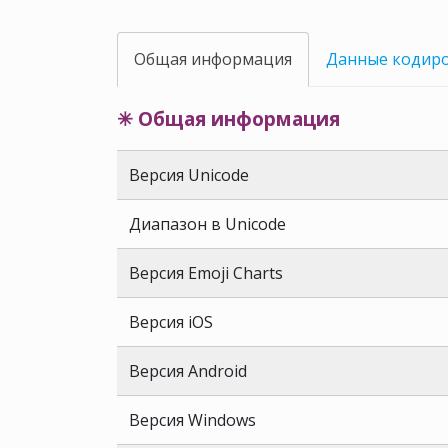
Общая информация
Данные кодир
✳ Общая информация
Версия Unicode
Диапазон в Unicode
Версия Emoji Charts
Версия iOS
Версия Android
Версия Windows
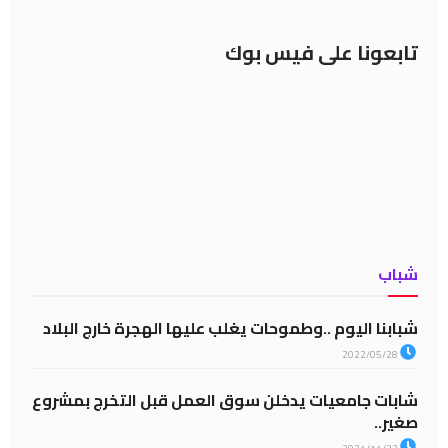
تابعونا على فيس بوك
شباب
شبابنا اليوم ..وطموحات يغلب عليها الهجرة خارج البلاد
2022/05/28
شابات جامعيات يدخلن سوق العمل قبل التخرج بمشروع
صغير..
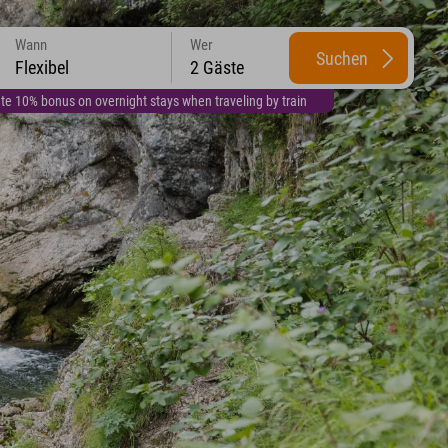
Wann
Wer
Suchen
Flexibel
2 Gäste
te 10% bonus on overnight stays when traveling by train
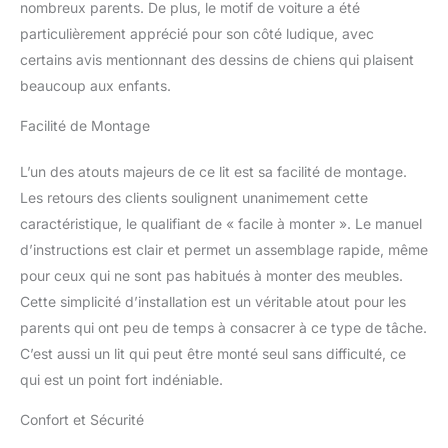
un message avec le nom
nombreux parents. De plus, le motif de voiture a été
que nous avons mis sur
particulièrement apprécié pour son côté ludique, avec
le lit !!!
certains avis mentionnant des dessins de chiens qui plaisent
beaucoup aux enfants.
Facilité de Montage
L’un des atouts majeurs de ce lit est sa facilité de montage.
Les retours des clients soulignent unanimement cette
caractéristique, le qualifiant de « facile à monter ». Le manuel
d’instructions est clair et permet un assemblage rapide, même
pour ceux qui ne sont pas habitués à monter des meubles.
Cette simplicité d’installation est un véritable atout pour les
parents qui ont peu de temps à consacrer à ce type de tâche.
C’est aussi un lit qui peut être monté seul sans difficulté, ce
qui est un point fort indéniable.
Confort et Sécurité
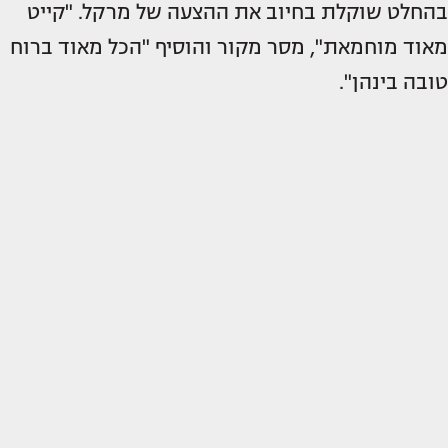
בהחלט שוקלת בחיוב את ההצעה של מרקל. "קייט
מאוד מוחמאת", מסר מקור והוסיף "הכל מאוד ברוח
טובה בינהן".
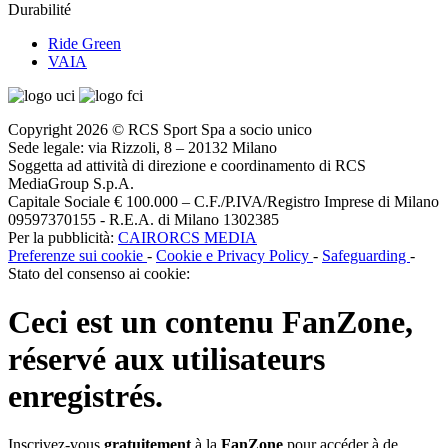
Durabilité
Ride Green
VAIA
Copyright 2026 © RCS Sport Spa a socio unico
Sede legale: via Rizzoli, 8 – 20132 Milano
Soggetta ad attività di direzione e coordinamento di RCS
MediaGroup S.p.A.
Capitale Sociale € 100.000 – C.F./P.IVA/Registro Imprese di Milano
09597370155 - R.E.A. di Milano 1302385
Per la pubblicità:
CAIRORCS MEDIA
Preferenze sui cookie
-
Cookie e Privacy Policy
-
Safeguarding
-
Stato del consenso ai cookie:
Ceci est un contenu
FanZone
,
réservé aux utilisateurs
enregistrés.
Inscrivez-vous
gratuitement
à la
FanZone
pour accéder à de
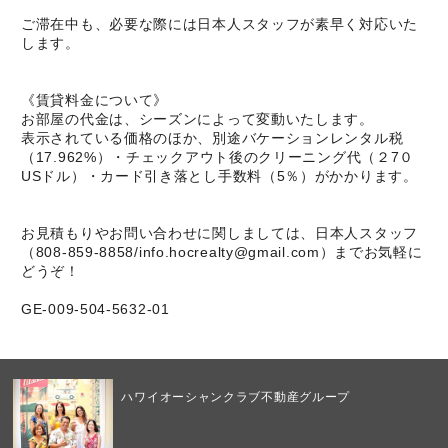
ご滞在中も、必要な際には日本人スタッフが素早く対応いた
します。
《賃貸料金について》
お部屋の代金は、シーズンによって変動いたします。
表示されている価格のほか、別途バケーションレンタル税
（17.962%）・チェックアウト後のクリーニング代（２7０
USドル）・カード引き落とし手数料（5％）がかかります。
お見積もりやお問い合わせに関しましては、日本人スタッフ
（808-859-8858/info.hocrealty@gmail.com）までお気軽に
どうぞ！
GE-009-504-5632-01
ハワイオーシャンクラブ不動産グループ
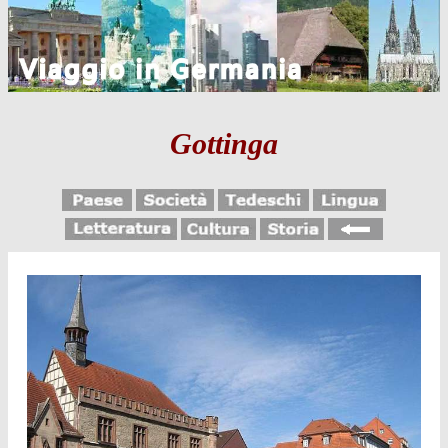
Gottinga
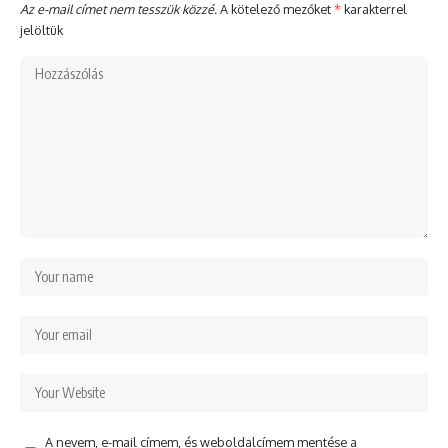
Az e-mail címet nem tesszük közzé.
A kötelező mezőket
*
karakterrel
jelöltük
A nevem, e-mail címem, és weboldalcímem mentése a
--
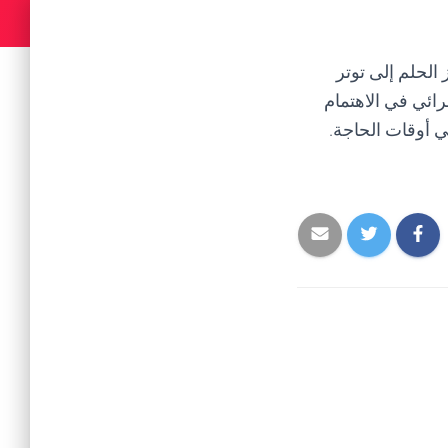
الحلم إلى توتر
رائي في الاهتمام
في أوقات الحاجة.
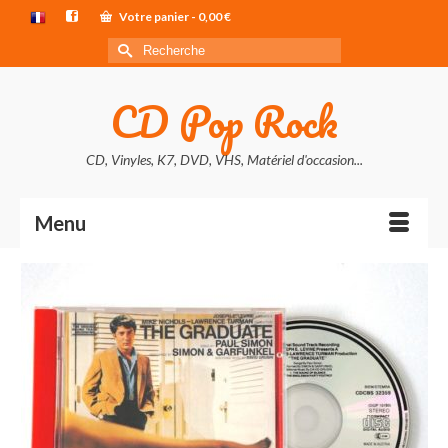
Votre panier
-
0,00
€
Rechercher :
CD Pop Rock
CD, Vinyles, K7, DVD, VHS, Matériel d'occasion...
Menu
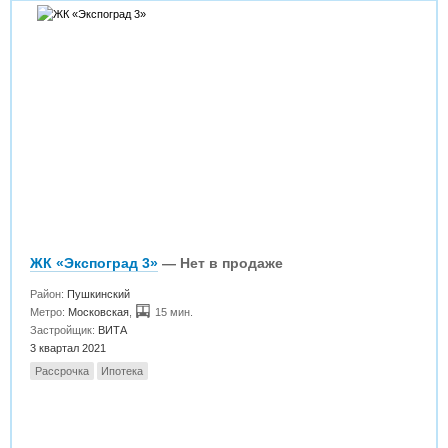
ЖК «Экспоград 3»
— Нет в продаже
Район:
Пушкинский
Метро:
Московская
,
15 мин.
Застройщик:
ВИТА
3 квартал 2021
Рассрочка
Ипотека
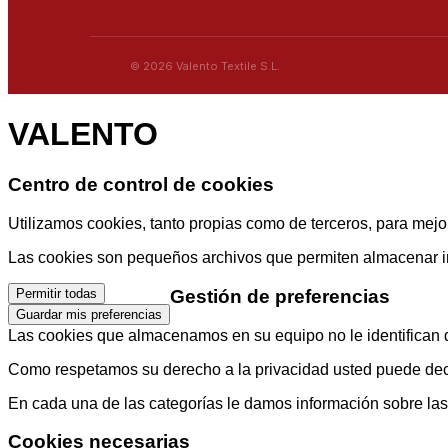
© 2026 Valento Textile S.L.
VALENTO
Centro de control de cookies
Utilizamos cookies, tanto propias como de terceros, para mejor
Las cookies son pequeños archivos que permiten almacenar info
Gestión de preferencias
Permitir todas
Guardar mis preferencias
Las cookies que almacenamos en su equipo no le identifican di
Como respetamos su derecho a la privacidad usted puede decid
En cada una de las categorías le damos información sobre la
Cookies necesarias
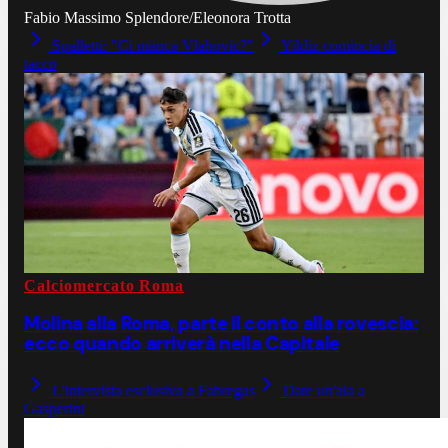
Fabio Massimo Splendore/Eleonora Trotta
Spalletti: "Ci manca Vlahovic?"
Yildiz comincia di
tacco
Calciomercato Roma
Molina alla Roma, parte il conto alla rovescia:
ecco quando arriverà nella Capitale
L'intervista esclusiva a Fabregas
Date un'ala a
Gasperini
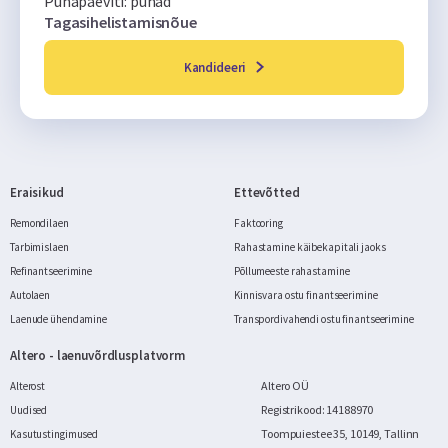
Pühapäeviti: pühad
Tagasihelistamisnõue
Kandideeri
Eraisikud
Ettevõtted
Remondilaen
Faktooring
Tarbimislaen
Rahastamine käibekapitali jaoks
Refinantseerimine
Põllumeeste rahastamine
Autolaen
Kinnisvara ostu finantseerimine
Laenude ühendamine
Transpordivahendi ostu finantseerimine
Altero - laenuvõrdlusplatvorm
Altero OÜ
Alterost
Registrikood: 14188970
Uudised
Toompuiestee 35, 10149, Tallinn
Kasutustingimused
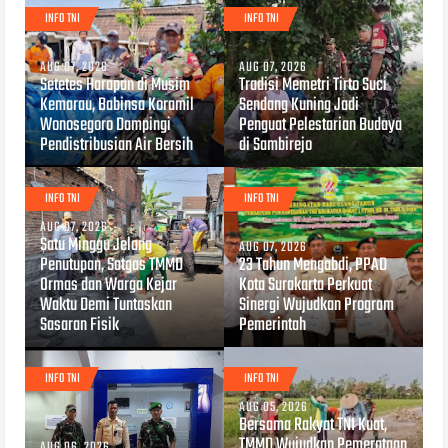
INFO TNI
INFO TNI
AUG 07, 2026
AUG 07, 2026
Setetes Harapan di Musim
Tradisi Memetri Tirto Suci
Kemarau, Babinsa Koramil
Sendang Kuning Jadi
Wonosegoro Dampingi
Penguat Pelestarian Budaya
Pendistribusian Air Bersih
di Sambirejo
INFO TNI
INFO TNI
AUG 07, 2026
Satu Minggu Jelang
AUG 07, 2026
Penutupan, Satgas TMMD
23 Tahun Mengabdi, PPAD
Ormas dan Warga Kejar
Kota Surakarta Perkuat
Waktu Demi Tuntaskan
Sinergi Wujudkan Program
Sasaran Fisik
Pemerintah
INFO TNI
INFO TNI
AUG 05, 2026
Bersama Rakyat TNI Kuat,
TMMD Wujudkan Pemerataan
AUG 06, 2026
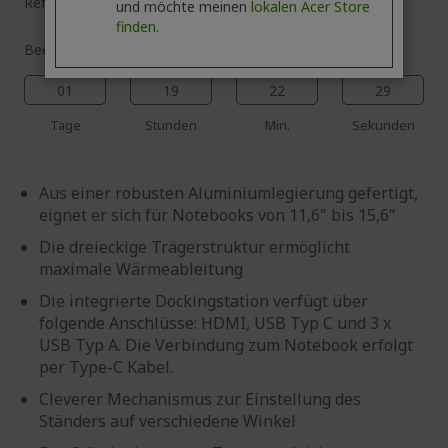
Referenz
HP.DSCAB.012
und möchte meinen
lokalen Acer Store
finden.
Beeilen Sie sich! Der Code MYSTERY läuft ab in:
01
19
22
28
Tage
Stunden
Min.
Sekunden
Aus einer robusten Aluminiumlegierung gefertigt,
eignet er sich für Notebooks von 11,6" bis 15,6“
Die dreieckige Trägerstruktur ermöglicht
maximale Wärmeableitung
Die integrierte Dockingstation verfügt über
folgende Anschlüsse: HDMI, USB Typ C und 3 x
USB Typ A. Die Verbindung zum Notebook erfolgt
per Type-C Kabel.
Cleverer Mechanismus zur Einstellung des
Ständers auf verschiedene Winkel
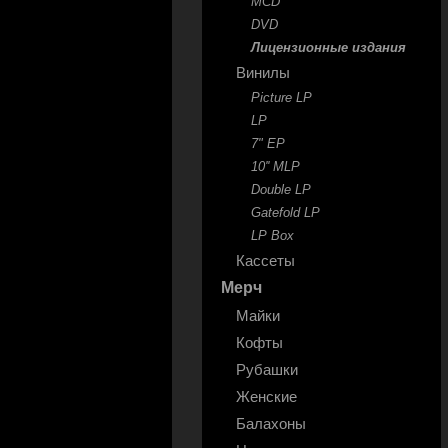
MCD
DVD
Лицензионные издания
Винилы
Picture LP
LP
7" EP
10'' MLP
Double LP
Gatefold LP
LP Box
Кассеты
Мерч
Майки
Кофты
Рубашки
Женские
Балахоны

Work to complete: Copy every line of the entries in which "ostu" can be found.

Expected output:
Kinnisvara ostu finantseerimine
Transpordivahendi ostu finantseerimine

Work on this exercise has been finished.